Using partitions in the Microsoft SQL Server 2000 Data Warehouse

Source: Internet
Author: User
Tags microsoft sql server one table requires


Overview



This article discusses the role of data partitioning in data warehouses. Relational data warehouses and Analysis Services cubes support data partitioning. The logical concept of partitioning is the same in the two engines of Microsoft®sql Server™: Horizontal partitioning of data through keys, such as dates. In a relational database, partitions are implemented by creating separate physical tables, such as creating a table for each month's data, and defining a federated view of a member table. Similarly, the profiling services in SQL Server Enterprise Edition support explicit cube partitions. In relational databases and online analytical processing (OLAP) engines, the complexity of physical storage is not visible to users of analysis.



Advantages of Data Warehouse partitioning:



Greatly shorten the query time.



Reduce the load time and improve the maintainability of the database.



Resolves data pruning issues that occur when old data is deleted from the active database.



This technology requires the creation of a data phased application that is more complex than a non-partitioned system. This article describes the best way to design, implement, and maintain a horizontal partitioned data warehouse.



Because effective zoning planning can greatly improve query performance, we strongly recommend that you partition a large analysis service system. Although partitioning a relational data warehouse is an effective solution for some specific data warehouse maintenance issues, you are not generally recommended to do so.



Using partitions in SQL Server 2000 relational data warehouses



Partitioned views join horizontal partitioned data from a group of members so that the data looks like it comes from the same table. SQL Server 2000 distinguishes between local partitioned views and distributed partitioned views. In the local partitioned view, all related tables and views reside on the same instance of SQL Server. In a distributed partitioned view, at least one table in a related table resides on one of the other (remote) servers. It is recommended that you do not use distributed partitioned views for data warehouse applications.



Vector data warehouses are built around facts (scalars) and vectors, and are physically represented as star and snowflake architectures, with very few fully orthogonal planar tables that contain both facts and vectors. Because vector schemas are the most common relational data warehouse structures, this article focuses on the partitioning of such schemas. The following recommendations apply to other common Data warehouse architectures as well.



Advantages of Partitioning



Data pruning



Many data Warehouse administrators regularly archive stale data. For example, a click Stream Data Warehouse might keep detailed data online for only 3-4 months. Other common rules may be to keep online for 13 months, 37 months, or 10, and archive and delete old data from the database when it is not in the active window. This scrolling window structure is a common practice in large data warehouses.



In the absence of partitioned tables, the process of deleting old data from the database requires a large DELETE statement, for example:



DELETE FROM fact_table
WHERE date_key < 19990101



The cost of executing this statement can be very large and may take more time than the load process of the same table. Instead, for partitioned tables, the administrator redefined the UNION all view to exclude the oldest table and then remove the table from the database (assuming that the table was backed up), which can be done almost instantaneously.

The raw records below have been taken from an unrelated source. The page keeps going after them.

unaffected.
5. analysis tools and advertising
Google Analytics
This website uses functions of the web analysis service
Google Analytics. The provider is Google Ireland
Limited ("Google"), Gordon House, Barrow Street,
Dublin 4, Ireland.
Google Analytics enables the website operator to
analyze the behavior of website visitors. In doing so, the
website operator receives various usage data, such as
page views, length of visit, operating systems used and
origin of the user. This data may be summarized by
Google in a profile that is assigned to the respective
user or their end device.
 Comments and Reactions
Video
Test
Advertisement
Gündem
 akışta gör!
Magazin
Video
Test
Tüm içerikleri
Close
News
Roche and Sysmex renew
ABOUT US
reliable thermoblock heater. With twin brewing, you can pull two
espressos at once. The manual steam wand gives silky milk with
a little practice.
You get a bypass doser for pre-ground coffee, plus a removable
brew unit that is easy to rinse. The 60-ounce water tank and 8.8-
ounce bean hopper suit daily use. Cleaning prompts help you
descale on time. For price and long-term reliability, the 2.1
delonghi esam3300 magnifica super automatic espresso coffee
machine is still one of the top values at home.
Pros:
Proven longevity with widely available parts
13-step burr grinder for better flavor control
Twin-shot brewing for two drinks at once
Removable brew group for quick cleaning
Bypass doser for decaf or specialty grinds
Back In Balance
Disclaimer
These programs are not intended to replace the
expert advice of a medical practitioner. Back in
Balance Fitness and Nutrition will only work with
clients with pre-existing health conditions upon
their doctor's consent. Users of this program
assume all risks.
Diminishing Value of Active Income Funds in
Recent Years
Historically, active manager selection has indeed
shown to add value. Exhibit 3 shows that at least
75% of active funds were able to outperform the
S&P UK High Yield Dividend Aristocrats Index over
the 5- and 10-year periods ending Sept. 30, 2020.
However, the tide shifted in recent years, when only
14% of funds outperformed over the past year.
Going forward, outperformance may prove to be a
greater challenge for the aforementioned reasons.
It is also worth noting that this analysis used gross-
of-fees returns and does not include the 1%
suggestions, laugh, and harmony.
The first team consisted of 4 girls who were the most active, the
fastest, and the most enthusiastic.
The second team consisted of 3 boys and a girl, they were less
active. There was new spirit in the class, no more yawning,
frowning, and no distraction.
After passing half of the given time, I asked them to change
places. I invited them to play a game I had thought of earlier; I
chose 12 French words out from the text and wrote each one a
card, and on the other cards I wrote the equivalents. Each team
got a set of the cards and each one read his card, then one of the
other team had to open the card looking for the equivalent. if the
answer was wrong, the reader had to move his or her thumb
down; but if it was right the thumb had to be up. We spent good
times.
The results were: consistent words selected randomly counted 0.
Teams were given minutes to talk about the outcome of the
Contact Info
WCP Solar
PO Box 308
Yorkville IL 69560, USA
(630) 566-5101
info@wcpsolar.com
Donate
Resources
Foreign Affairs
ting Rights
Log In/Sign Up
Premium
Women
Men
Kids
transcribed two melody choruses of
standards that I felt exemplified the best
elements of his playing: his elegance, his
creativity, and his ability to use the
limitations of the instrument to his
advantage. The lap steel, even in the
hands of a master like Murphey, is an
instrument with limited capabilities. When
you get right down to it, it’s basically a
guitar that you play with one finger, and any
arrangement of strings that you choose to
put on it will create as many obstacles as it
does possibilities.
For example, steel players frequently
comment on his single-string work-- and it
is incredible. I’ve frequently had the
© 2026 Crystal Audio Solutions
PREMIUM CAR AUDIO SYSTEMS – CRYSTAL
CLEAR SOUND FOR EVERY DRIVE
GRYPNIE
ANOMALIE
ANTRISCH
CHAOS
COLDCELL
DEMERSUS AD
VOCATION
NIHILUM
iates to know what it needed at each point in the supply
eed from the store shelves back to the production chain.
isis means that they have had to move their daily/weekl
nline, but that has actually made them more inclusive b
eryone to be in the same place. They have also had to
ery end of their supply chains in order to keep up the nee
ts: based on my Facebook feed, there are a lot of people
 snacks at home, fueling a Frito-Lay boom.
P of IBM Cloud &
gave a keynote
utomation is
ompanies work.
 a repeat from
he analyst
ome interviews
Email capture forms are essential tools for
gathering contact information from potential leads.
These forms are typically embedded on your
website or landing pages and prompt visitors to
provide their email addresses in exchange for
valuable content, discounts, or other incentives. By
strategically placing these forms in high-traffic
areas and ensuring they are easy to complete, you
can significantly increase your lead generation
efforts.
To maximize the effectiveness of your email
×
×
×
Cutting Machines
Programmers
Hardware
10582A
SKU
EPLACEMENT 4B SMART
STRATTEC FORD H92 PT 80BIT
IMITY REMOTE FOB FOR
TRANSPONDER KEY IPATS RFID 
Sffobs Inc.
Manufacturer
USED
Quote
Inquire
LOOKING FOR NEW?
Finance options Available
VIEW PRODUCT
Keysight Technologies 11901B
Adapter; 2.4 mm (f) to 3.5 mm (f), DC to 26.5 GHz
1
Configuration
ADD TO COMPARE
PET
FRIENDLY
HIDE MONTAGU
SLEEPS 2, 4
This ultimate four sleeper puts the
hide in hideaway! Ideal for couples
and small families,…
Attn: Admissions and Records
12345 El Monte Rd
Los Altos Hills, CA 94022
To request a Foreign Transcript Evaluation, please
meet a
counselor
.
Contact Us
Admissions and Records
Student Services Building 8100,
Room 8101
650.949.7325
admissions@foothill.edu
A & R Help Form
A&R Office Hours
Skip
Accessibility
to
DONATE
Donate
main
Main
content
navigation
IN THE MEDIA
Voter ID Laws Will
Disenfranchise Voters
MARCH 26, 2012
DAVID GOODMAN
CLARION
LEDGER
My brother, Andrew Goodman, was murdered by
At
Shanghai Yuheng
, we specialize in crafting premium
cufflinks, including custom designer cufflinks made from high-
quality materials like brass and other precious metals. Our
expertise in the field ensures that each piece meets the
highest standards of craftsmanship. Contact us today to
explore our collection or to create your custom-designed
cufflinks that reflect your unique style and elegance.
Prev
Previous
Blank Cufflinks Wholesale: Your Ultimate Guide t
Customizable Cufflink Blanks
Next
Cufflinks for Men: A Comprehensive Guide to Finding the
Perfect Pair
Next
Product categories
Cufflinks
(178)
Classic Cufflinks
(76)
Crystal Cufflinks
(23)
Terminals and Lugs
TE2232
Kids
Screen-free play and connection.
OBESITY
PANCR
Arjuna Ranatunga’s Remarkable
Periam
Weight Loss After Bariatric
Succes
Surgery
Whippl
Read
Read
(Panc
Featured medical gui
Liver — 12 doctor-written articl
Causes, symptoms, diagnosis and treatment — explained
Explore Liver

We will discuss later that the cost of maintaining partitioned tables is also high. If data pruning is the only reason for partitioning, designers should consider deleting old data in a table that has never been partitioned in the form of data decomposition. Run a script that deletes 1000 rows at a time (with the "SET ROWCOUNT 1000" command) on a low priority process until all the data you want to delete is deleted. The technology can be used effectively on large systems, more directly than creating the necessary zoning management system. Depending on the load and system usage, the technology is appropriate for some systems and should be considered for benchmarking on the system.





Related Article

Contact Us

The content source of this page is from Internet, which doesn't represent Alibaba Cloud's opinion; products and services mentioned on that page don't have any relationship with Alibaba Cloud. If the content of the page makes you feel confusing, please write us an email, we will handle the problem within 5 days after receiving your email.

If you find any instances of plagiarism from the community, please send an email to: info-contact@alibabacloud.com and provide relevant evidence. A staff member will contact you within 5 working days.

A Free Trial That Lets You Build Big!

Start building with 50+ products and up to 12 months usage for Elastic Compute Service

  • Sales Support

    1 on 1 presale consultation

  • After-Sales Support

    24/7 Technical Support 6 Free Tickets per Quarter Faster Response

  • Alibaba Cloud offers highly flexible support services tailored to meet your exact needs.